We illustrate the implementation of the actor network and the critic network in Fig. 5. The outputs of an actor network include the selling price, the bid price, the trading quantity, and the charging quantity. Because an agent can only be either a seller or a buyer within one time slot, we use the value of the output of trading quantity to determine its role. Specifically, if the output value of trading quantity is larger than zero, the agent will be a buyer, and the bid price and the trading quantity will be submitted to the hour-ahead market for biding. If the output value of the trading quantity is less than zero, the agent will be a seller, and the selling price and trading quantity will be submitted for bidding on the hour-ahead market.
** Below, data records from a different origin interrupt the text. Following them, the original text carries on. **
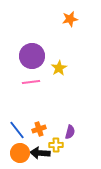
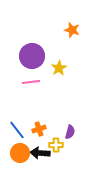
orange star: moved 2 px right, 11 px down; rotated 28 degrees clockwise
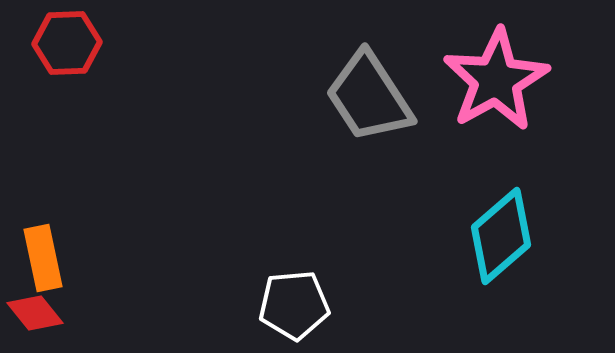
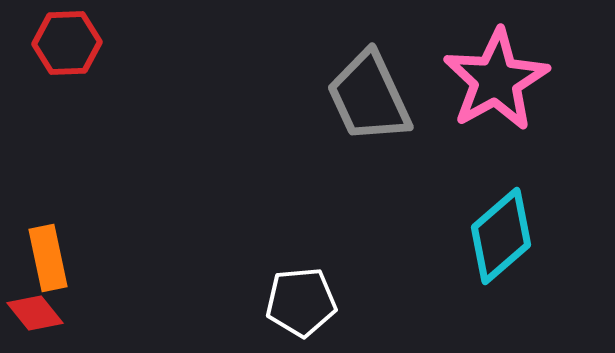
gray trapezoid: rotated 8 degrees clockwise
orange rectangle: moved 5 px right
white pentagon: moved 7 px right, 3 px up
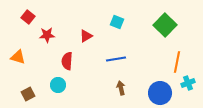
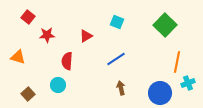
blue line: rotated 24 degrees counterclockwise
brown square: rotated 16 degrees counterclockwise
In the critic network of an agent, the states of all agents will be input into a Fully-Connected (FC) layer. The output vector of the FC layer will be concentrated with the control actions of all actors, and then input the second FC layer. Note that the main grid price and the last clearing price are public information, which are same for each agent. Therefore, they will be input into the critic network of an agent only once to avoid duplication and reduce the input dimension of the critic networks. The activation function of the actor network is Tanh function, and the range of each output is from $-1$ to $1$ , and we will convert them to the actual range of each control action. The activation function of the critic network is a linear function and the output is a real value.

V-C Learning Algorithm

We now describe how to train the actor network and the critic network of each agent. The learning process can be conducted in a simulation environment. The details of the training algorithm are illustrated in Algorithm 1.

At the beginning of each time slot $t$ , each agent $i$ first observes the state $s_{i}$ of microgrid $i$ . State $s_{i}$ will be input into the actor network $\mu_{i}$ of agent $i$ and output a control action. For the exploration of the state space, we will add an exploration noise to the control action, and the final control action is

a_{i}=\mu_{i}(s_{i})+\mathcal{N},

(13)

where $\mathcal{N}$ is the exploration noise. We adopt an Ornstein-Uhlenbeck process [23] to generate the exploration noise.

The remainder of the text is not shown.